▸ **Action item**: Pick every line out of the entries below that has the string "retour", and copy it.

Page images and extracted text:

=== Begin Enclosure ===

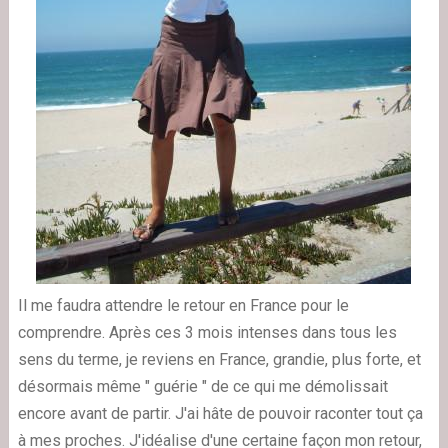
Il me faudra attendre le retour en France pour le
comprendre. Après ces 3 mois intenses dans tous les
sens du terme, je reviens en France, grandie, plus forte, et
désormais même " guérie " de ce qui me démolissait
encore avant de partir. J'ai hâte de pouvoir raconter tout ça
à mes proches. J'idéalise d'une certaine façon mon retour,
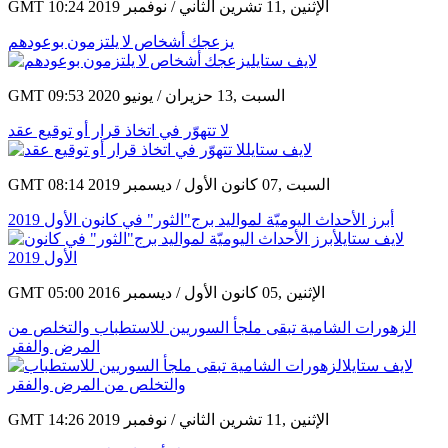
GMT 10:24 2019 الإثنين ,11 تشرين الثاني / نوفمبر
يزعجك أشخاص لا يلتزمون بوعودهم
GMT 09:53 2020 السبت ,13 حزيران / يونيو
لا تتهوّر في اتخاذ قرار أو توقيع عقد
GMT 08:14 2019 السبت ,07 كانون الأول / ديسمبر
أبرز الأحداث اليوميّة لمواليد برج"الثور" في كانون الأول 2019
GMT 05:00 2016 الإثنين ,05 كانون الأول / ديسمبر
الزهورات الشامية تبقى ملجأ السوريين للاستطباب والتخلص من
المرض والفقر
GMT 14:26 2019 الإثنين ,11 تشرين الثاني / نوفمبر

=== End Enclosure ===
=== Begin Enclosure ===

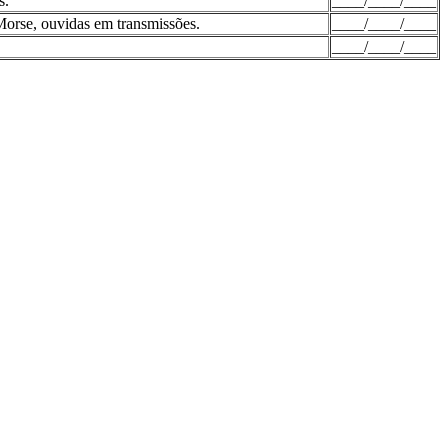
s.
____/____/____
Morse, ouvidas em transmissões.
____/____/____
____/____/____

=== End Enclosure ===
=== Begin Enclosure ===

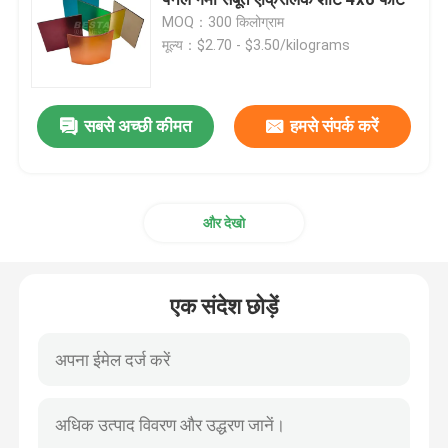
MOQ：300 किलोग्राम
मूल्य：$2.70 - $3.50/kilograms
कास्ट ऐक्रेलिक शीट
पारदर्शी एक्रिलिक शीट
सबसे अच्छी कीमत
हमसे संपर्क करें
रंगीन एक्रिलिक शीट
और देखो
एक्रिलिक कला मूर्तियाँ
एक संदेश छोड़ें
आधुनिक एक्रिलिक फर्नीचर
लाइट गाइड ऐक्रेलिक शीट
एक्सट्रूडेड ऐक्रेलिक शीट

=== End Enclosure ===

▸ **Answer to this task**:
Il me faudra attendre le retour en France pour le
à mes proches. J'idéalise d'une certaine façon mon retour,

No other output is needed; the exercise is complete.